Protests in Wukan, December 2011 (Photo: AFP)
After wrangling the attention of the international media and shaking up the local political order, the citizens of Wukan Village, Guangdong Province reaped a not insignificant reward for their bold dissent when villagers voted for new community leaders last Saturday. Michael Wines of The New York Times reports:
It was the first truly democratic vote here in decades, if not ever, and something of a landmark of transparency in China’s opaque politics. By the time it ended, the very men who had led Wukan’s struggle against an entrenched village autocracy had been chosen as its new leaders. “This is by far the most transparent election we’ve ever had in this village,” said Yang Semao, who was elected the deputy director of the new village committee. “The past ones were all fake democracy.”
The events of mutiny that shook Wukan Village last December have come to represent a not unusual, but unusually well-publicized, breach of Chinese social order.
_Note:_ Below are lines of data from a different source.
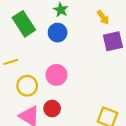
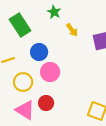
yellow arrow: (103, 17) -> (72, 30), moved
blue circle: (58, 33) -> (39, 52), moved

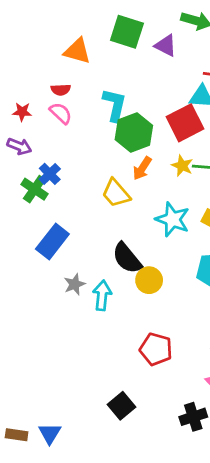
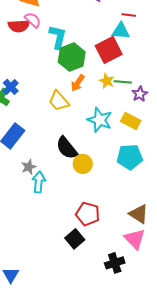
red semicircle: (61, 90) -> (19, 26), size x1.5
pink semicircle: (61, 113) -> (33, 20), moved
cyan arrow: (102, 295) -> (39, 182), moved
black square: (121, 406) -> (75, 239), moved

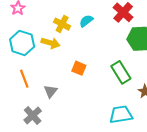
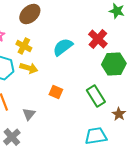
cyan semicircle: (86, 21) -> (63, 47), size x1.5
yellow cross: (62, 24) -> (24, 46), moved

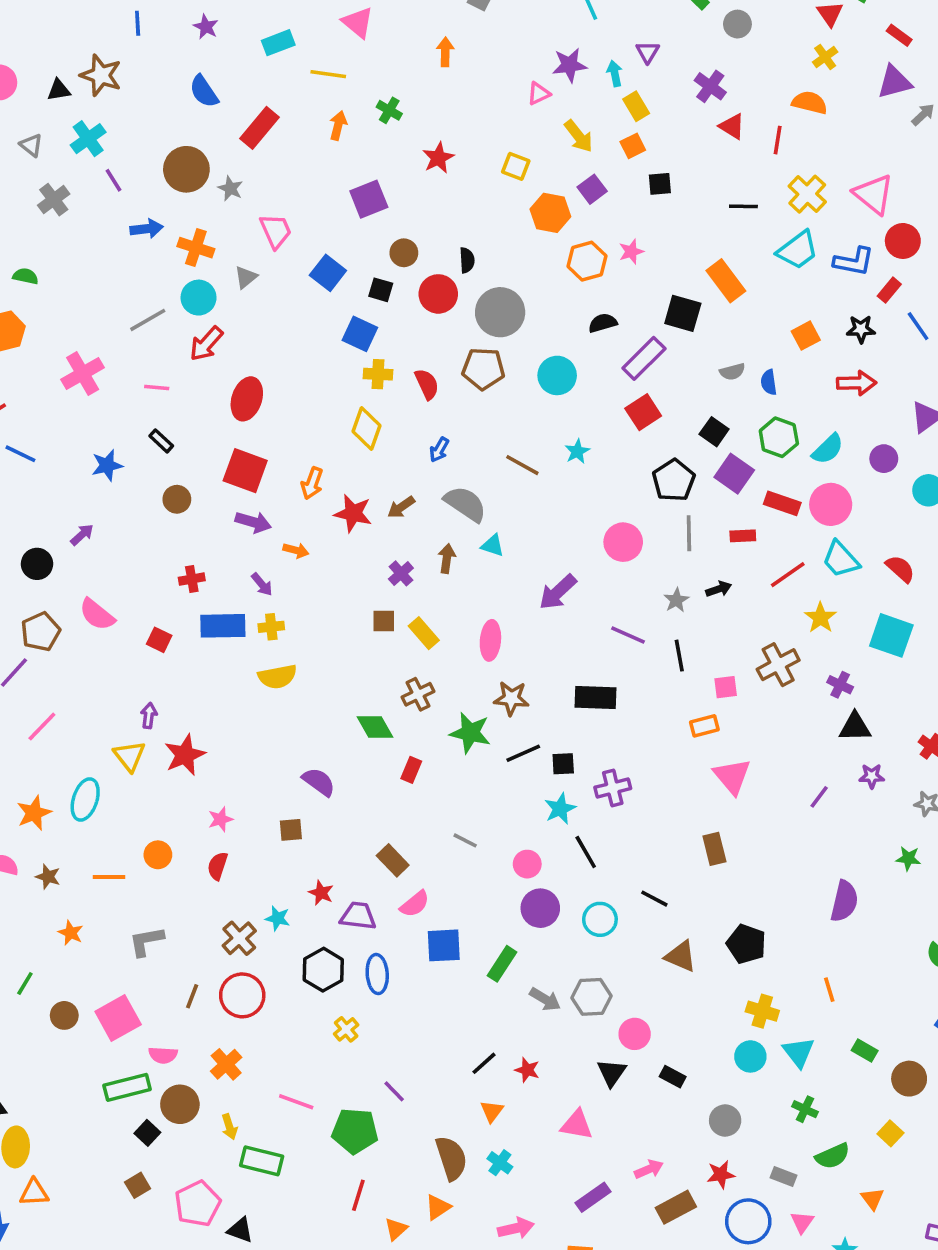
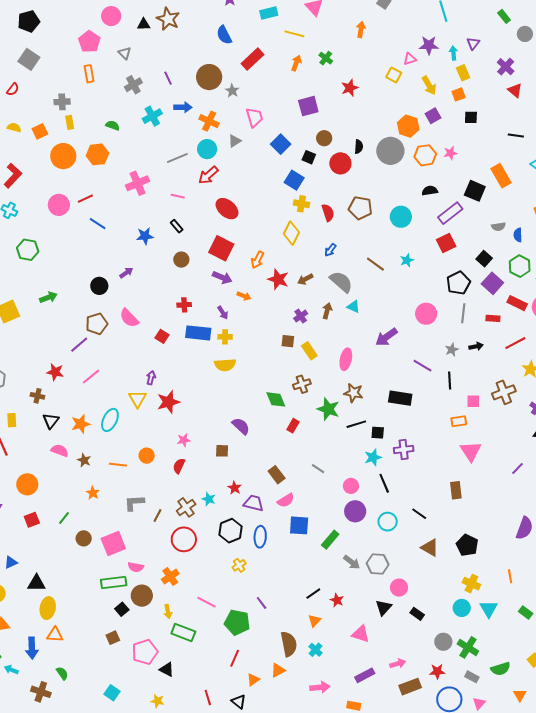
cyan cross: (88, 139) -> (152, 116), moved
yellow square: (516, 166) -> (394, 75), moved
gray circle: (500, 312) -> (390, 151), moved
red ellipse: (247, 399) -> (227, 209), turned -75
brown line: (192, 996) -> (157, 515), moved
green cross: (805, 1109) -> (468, 647), moved, size x1.5

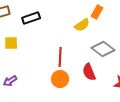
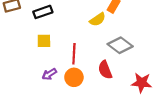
yellow square: (11, 43) -> (44, 41), moved
purple arrow: (10, 81) -> (49, 74), moved

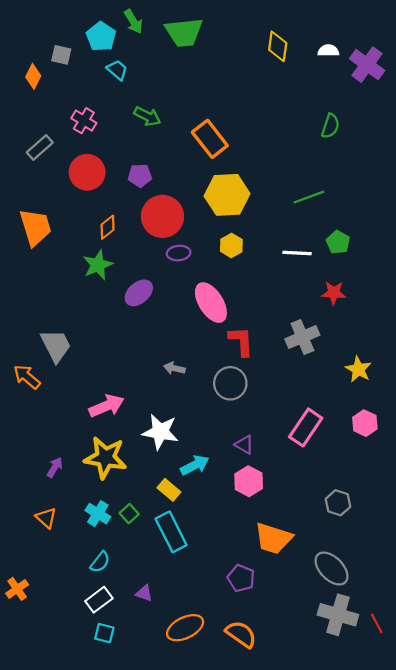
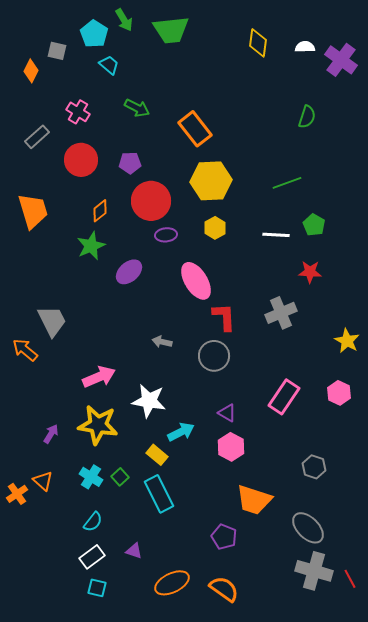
yellow star: (358, 369) -> (347, 341), moved
orange cross: (17, 589) -> (17, 494), moved

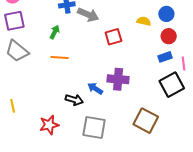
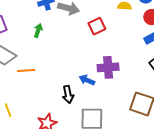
orange line: (60, 57) -> (26, 71), moved
black arrow: (74, 100) -> (68, 94), turned 72

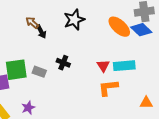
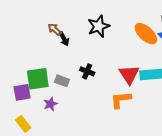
red triangle: (103, 66) -> (129, 75), size x1.5
orange L-shape: (108, 88) -> (121, 100), moved
purple star: (28, 108) -> (50, 104), moved

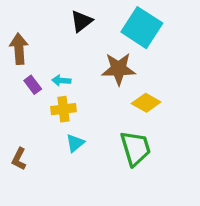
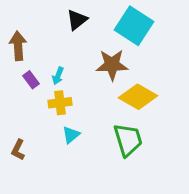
cyan arrow: (61, 81) -> (58, 76), turned -72
yellow diamond: (146, 103) -> (138, 97), size x1.4

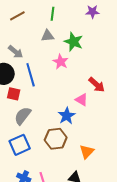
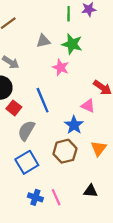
green line: (52, 14) -> (69, 14), moved
blue line: (31, 75) -> (43, 100), moved
red square: (14, 94) -> (14, 108), turned 32
orange triangle: (87, 152) -> (99, 148), moved

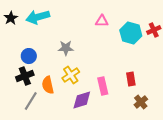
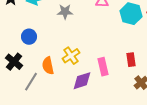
gray star: (66, 48) -> (65, 12), moved
black cross: (25, 76) -> (14, 62), moved, turned -30

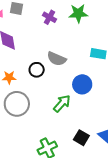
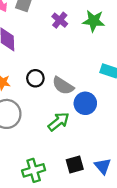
gray semicircle: (57, 59) -> (63, 86), moved
black square: (81, 138) -> (75, 165), turned 35

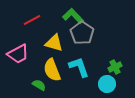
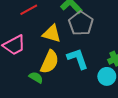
yellow semicircle: (52, 70) -> (50, 62), turned -135

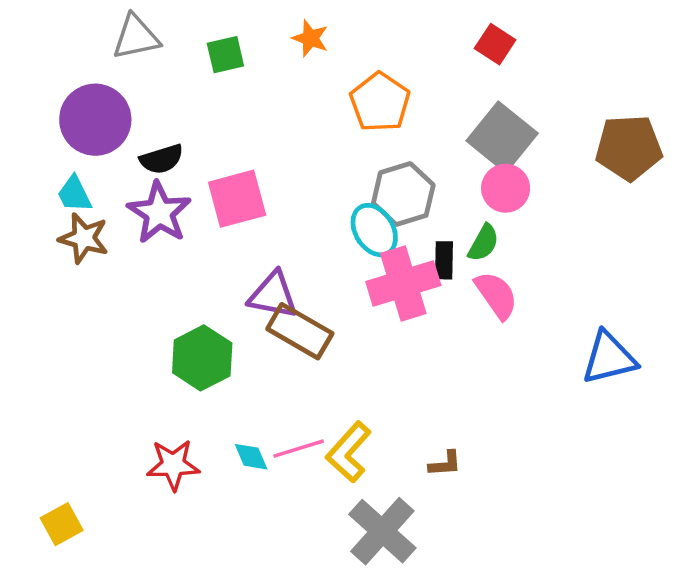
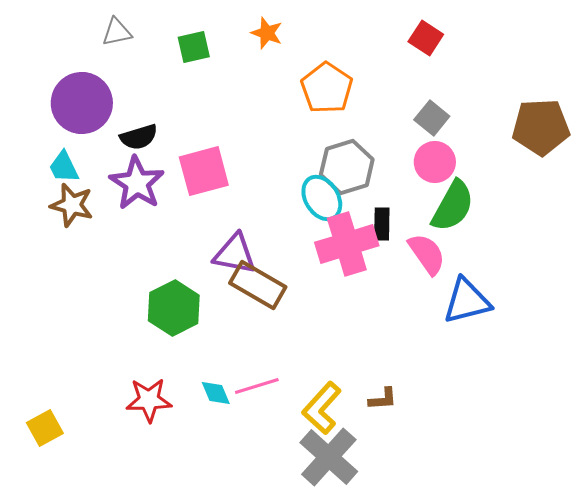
gray triangle: (136, 37) -> (117, 32), size x0.7
gray square: (502, 137) -> (432, 118), size x0.6
green semicircle: (483, 243) -> (453, 206), moved, size x1.6
blue triangle: (609, 358) -> (467, 301), moved
yellow L-shape: (349, 452) -> (322, 408), moved
yellow square: (62, 524) -> (45, 428), moved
Despite these subsequent democratic proceedings resulting from the protests—a furious uproar that turned into calmly-mediated government intervention—the enduring symbolism of Wukan may not be of any substantial systematic change or departure from the corruption that drove villagers to take a stand in the first place. Writes Wines:
Yet on Saturday, there was fresh evidence at every turn that a single free election would be hard-pressed to change the system that spawned Wukan’s problems, much less inspire national rulers to follow its example. Wukan’s land scandal reaches into layers of higher governments whose territory includes the village, and who wield authority over village leaders. Protest leaders charge that crony relationships within the bureaucracies allowed the land sales to take place… Xue Jianwan, 40, the daughter of the dead land activist, Xue Jinbo [allegedly killed while representing Wukan Village to government officials], had been nominated for a seat on the new committee. She said that officials from another administrative center, Lufeng, appeared last Wednesday at her home. “They said I should not give up my teaching career,” she said in an interview. “They said, ‘Think twice about running for office.’ “
For the time being though, it would appear that Wukan villagers are generally content with the election proceedings and outcomes. That being said, many—both experts and locals—feel that the events in Wukan won’t carry much weight to impact other such events, or influence government policies on any larger scale.
“It’s the triumph of hope over experience,” Russell Leigh Moses, a Beijing scholar of Chinese domestic politics, said of speculation that Wukan could become a national model. “Reform in China doesn’t start in places like Wukan. It starts at the top and soaks downward. “Wukan is an attractive instance of what’s possible. But it’s not even probable.”